L’inéluctable et le souhaitable – 1

Je publie ici en 2 morceaux mon intervention du vendredi 28 novembre 2014 à Liège. La question était assez « théorique » : Déterminisme écologique et volontarisme politique, l’approche décroissante. J’ai essayé de proposer une réponse « politique ». En refusant d’enfermer la décroissance dans une posture théorique, je défends l’idée que la décroissance doit être porteuse d’une conception révolutionnaire de la transition, ce qui suppose une clarification tant de ses dangers que de ses conditions.

L’annonce de la catastrophe écologique qui vient nous pousse vers l’argument paresseux : si le dérèglement climatique, le pic du pétrole (en réalité, il y aurait un peak all[1]), l’épuisement des matières premières de base… sont inévitables à quoi bon faire encore de la politique ?
A quoi bon se lancer dans des eSpérimentations sociales et écologiques, à quoi bon ébaucher de « belles revendications » dans des programmes politique de rupture, à quoi bon élaborer des projets radicaux et cohérents pour que d’autreS mondeS soient possibleS ?

(a) Ah ! qu’il serait plus simple que les décroissants se détournent avec dédain de ces questions, ajoutant ainsi leurs propres faiblesses et démissions à la dépolitisation généralisée de la vie commune en régime capitaliste. Las ! les décroissants n’échappent pas à la politique.

Pire, même s’ils ont de plus en plus de mal à se sentir « de gauche », ils n’en continuent pas moins à tenter des convergences (antiproductivistes) avec une certaine gauche (de la gauche). Mieux, socialistes ils s’affirment, à condition que ce soit un socialisme utopique et non pas scientiste.

(b) Mais comment définir la « décroissance » ? (question d’autant plus épineuse que chaque décroissant un tant soit peu théoricien semble prendre un malin plaisir 1/ à embrouiller les cartes entre décroissance, objection de croissance, a-croissance, post-croissance… 2/ à « adjectiver » la décroissance : sélective, sereine, heureuse, conviviale… 3/ à y voir seulement la décroissance économique, ou la décroissance démographique…)

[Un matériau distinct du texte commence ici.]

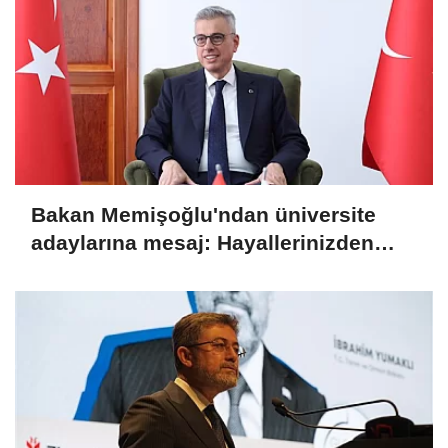
Bakan Memişoğlu'ndan üniversite
adaylarına mesaj: Hayallerinizden
asla vazgeçmeyin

En tant qu’objecteur de croissance (un OC est quelqu’un pour qui « la croissance n’est pas la solution mais le problème »), j’ai proposé de nous appuyer sur le triptyque du rejet, du trajet et du projet pour clarifier notre vocabulaire :

  • Le rejet est celui du capitalisme… et de son monde. Et comme ce monde est productiviste, nous voilà anti-productivistes[2]. Et comme ce monde repose sur un individualisme généralisé, nous voilà aussi anti-individualistes[3]. Nous devrions aller encore plus loin car notre rejet de l’économie (si, si !) nous entraîne à une radicale et systémique remise en question de chacun des segments classiques de l’économie : extraction, production, répartition, consommation, déchets.
  • Le trajet est celui de la décroissance stricto sensu. La décroissance est juste une parenthèse : celle de la transition pour sortir du monde de la croissance ; à condition que cette parenthèse se referme sur un monde d’a-croissance (sinon, en cas de retour de la croissance, la parenthèse n’aura été que la « récession »).  Si cette fermeture de la parenthèse est voulue démocratiquement, alors c’est la décroissance. Ce que nous venons d’écrire est déjà explicitement problématique : ne voulons-nous pas cette transition d’abord parce que les plafonds de la soutenabilité écologique sont déjà dépassés (et chaque jour davantage) ? Si nous voulons transmettre aux générations futures un monde où ils pourront simplement vivre, devons-nous repasser sous ces plafonds ? Bref, voulons-nous ou devons-nous décroître ? A quoi bon vouloir politiquement ce que nous devons écologiquement ? Car le trajet de la décroissance semble inéluctable, comme suffit à le montrer (malgré beaucoup d’imperfections) les indications[4] fournies par l’empreinte écologique (EE) : 1/ L’empreinte écologique de l’humanité (2,3 ha/hab) est supérieure à la biocapacité mondiale (1,8 ha/hab). 2/ Les inégalités sont extrêmement fortes. L’empreinte écologique d’un États-unien est de 9,6 hectares alors que celle d’un Afghan dépasse à peine 0,1 hectare, soit un écart de 1 à 100 ! 3/ Depuis les années 1970, la croissance économique continue d’être la croissance des dégâts écologiques et sociaux, mais elle ne provoque plus aucune croissance de la qualité de vie[5].
  • Le projet est celui de l’a-croissance. Un tel monde est à rêver, à inventer, à co-construire. Pour Serge Latouche, ce serait un monde libéré (de la religion) de l’économie. Dans la description que Stuart Mill donnait de l’état stationnaire, il y a une indication qui fait toujours sens : « J’avoue que je ne suis pas enchanté de l’idéal de vie que nous présentent ceux qui croient que l’état normal de l’homme est de lutter sans fin pour se tirer d’affaire, que cette mêlée où l’on se foule aux pieds, où l’on se coudoie, où l’on s’écrase, où l’on se marche sur les talons et qui est le type de la société actuelle, soit la destinée la plus désirable pour l’humanité, au lieu d’être simplement une des phases désagréables du progrès industriel. »[6] D’ores et déjà, sans se laisser bercer par le mirage de la préfiguration, ne pourrait-on pas affirmer que la sobriété, l’autonomie et le partage dans les limites d’un équilibre écosystémique seraient des valeurs essentielles ? Dans un monde d’a-croissance, la nature, l’activité humaine et la monnaie ne seraient plus des marchandises ; la propriété privée, le travail et l’argent seraient abolis…

 

(c) Cette clarification dans notre vocabulaire nous a déjà permis d’aborder la problématique du déterminisme (écologique) et du volontarisme (politique).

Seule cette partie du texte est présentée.